Start of Block

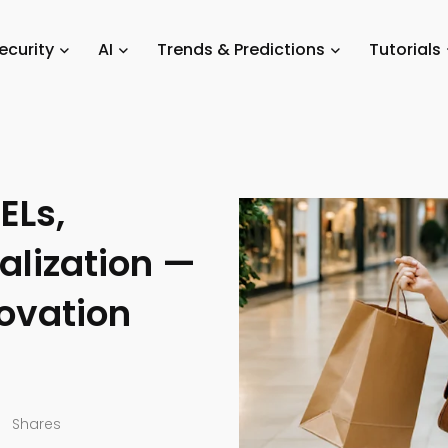
Trends
/
Five Major Retail Technology Trends for 2026: AI, ESELs, Barc
ecurity
AI
Trends & Predictions
Tutorials
hnology
ELs,
alization —
novation
Shares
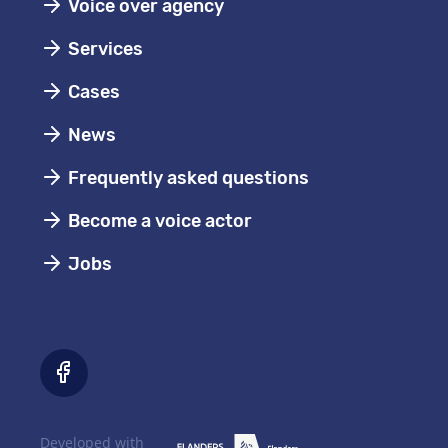
Voice over agency
Services
Cases
News
Frequently asked questions
Become a voice actor
Jobs
Developed with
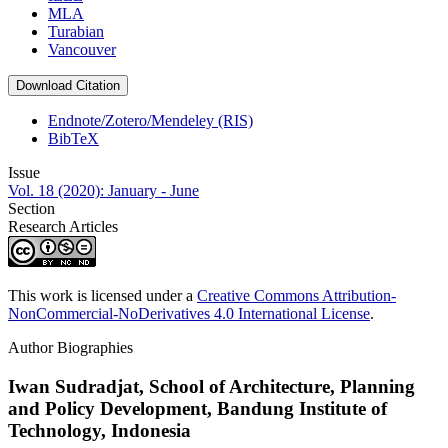
MLA
Turabian
Vancouver
Download Citation
Endnote/Zotero/Mendeley (RIS)
BibTeX
Issue
Vol. 18 (2020): January - June
Section
Research Articles
This work is licensed under a
Creative Commons Attribution-
NonCommercial-NoDerivatives 4.0 International License
.
Author Biographies
Iwan Sudradjat,
School of Architecture, Planning
and Policy Development, Bandung Institute of
Technology, Indonesia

End of Block

The entries above must be restated exactly in the answer, and the pictures left out.

Trends
/
Five Major Retail Technology Trends for 2026: AI, ESELs, Barc
ecurity
AI
Trends & Predictions
Tutorials
hnology
ELs,
alization —
novation
Shares
Voice over agency
Services
Cases
News
Frequently asked questions
Become a voice actor
Jobs
Developed with
MLA
Turabian
Vancouver
Download Citation
Endnote/Zotero/Mendeley (RIS)
BibTeX
Issue
Vol. 18 (2020): January - June
Section
Research Articles
This work is licensed under a
Creative Commons Attribution-
NonCommercial-NoDerivatives 4.0 International License
.
Author Biographies
Iwan Sudradjat,
School of Architecture, Planning
and Policy Development, Bandung Institute of
Technology, Indonesia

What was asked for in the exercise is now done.